Do some people over-engineer? Of course they do, just like some people always want the latest version of Vue JS, it doesn’t follow though that everyone who uses the latest version of Vue JS is over-engineering or stupid or following a band wagon or whatever.

Saying that you can probably run on a single server is again, naive at best, and a gross simplifaction at worst. If you want to run your system on a single server. Great. Do it and good luck but please don’t tell me that I can or should.

“Use SQLite locally on the box, you don’t need a managed database”. These are not the only options, this is the false dilemma fallacy. You could use SQL Server or postgresql on the same box, or other boxes nearby, or in your own data centre. You could run it on VMs in a cloud provider or something else. This statement is neither necessary for the overall post (whatever that is) and is not even true. He also throws in, “Use Litestream to back it up”. Why? Are you trying to sell Litestream? Why only that option. Why not, “make sure it’s backed up”?

“Your CI can just SCP your code to the box”. How do you know? That’s not how .Net Framework works. Nginx supports zero-downtime. That’s great but not everyone uses Nginx or can use Nginx or wants to use Nginx.

“Don’t bother with docker and virtualization and all that nonsense”. Already mentioned this. The author doesn’t seem to understand all of the reasons why people use docker and virtualization.

“They say you’ll need to scale…” Who’re they? That doesn’t seem relevant at all to this discussion. I can can scale with on-prem servers and with cloud services, just another irrelevant sound-bite thrown in to make the article sound more authoritative.

“If you really care about latency, throw a server in Germany, and one in California, route your writes to your primary, use your local read replica for reads.”. So what? Do what everyone is already doing before you told them all to use a Single Server and SQLite?

Conclusion

Like all of these other similar types of articles it is patently nonsense. The calculations are fag-packet at best and potentially far, far, off the actual reality but we already know that because those of us who run large sites already know that. Contrary to popular opinion, a lot of us who make these decisions do understand the trade-offs and although our decisions are not always perfect and maybe we sometimes regret our decisions, I am happy that we run on cloud services as well as on-prem servers. I also look forward to the day that we can run more applications on this “Docker nonsense” which significantly reduces the amount of my time I have to run these systems and even at $50K/year, it is still significantly cheaper than employing people to do all the stuff that Azure or AWS do for me, even if they are charging a premium for it.
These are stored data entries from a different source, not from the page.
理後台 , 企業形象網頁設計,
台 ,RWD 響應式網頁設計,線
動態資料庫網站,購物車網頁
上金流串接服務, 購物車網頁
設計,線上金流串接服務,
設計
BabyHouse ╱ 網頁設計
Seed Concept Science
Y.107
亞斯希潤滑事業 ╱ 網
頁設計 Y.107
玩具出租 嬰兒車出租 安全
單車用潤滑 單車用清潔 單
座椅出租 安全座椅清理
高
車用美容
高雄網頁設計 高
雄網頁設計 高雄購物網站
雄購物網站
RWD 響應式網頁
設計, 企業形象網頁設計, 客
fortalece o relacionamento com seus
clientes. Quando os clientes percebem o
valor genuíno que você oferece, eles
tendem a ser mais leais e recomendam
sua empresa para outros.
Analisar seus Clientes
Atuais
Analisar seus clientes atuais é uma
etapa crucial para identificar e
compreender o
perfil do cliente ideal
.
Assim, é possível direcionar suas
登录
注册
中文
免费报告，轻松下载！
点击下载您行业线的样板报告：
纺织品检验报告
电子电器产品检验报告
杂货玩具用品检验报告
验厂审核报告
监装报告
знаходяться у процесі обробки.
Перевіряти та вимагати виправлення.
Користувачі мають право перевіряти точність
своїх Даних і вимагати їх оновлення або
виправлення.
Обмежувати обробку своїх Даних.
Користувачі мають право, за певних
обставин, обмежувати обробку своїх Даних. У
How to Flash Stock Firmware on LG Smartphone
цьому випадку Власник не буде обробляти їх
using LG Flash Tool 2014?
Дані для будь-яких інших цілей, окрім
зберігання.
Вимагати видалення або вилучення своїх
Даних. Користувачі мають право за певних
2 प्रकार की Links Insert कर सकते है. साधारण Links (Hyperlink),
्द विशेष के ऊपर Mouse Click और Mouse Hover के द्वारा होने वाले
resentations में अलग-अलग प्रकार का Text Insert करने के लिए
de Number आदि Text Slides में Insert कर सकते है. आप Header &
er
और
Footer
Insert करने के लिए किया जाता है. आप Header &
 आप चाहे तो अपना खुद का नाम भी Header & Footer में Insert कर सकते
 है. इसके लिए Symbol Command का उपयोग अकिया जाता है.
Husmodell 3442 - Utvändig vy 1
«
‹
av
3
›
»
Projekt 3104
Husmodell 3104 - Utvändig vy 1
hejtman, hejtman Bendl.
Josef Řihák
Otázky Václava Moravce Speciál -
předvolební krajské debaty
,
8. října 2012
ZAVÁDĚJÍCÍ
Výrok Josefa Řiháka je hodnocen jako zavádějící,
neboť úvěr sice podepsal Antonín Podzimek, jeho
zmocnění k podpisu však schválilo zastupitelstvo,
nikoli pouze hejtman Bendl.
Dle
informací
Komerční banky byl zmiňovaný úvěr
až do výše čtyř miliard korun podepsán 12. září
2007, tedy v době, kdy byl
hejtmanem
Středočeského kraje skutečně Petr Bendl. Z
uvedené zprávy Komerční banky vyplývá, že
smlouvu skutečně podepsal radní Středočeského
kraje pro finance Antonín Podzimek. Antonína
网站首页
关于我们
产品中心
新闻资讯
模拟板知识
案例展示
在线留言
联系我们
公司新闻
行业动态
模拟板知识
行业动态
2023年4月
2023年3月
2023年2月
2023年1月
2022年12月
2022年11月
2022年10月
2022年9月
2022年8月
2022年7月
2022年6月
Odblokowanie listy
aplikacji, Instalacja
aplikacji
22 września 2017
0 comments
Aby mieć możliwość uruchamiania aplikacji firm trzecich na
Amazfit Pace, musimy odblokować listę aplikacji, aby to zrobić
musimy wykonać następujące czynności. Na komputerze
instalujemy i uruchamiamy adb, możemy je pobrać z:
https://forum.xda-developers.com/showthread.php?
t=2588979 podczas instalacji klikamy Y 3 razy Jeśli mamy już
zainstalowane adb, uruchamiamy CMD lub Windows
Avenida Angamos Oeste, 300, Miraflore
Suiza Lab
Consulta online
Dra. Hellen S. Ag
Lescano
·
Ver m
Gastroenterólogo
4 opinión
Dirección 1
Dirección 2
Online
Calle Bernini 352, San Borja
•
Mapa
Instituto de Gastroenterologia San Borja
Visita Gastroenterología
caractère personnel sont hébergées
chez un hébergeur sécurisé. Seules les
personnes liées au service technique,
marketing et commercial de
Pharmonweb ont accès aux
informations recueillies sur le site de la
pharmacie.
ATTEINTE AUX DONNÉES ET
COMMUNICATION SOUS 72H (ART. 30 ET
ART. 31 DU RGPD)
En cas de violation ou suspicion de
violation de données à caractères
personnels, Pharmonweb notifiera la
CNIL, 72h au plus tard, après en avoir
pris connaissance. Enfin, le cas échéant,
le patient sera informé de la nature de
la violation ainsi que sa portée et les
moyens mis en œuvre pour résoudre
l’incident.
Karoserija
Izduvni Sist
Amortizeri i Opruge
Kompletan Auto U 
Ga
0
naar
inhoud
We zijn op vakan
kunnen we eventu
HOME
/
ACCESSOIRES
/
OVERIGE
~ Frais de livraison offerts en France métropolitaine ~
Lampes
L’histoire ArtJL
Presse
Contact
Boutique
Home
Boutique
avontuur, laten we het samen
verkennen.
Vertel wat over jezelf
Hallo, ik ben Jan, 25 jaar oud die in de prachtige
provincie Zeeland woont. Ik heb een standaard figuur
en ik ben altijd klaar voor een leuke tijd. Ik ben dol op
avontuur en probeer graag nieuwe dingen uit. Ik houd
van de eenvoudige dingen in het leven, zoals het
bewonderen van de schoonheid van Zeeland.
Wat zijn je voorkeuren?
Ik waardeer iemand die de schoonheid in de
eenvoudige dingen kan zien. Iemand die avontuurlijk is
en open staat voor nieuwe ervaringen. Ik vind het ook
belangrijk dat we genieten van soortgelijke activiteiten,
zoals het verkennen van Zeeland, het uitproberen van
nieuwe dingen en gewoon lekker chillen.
I have run small VMs for scenarios where it works, one of them runs a local copy of MySQL and it’s great but it wouldn’t work for what we do at SmartSurvey. Maybe one day, we will get rich enough that we could save a few million by bringing things in-house but I doubt it. These things do repeat every 10 years or so and I am waiting for the first article describing how, “We brought the cloud in-house and it was the worst decision ever”, not because it always is but because some things work for some people and not others.

As with every engineering decision ever, your mileage may vary. It always did and it always will.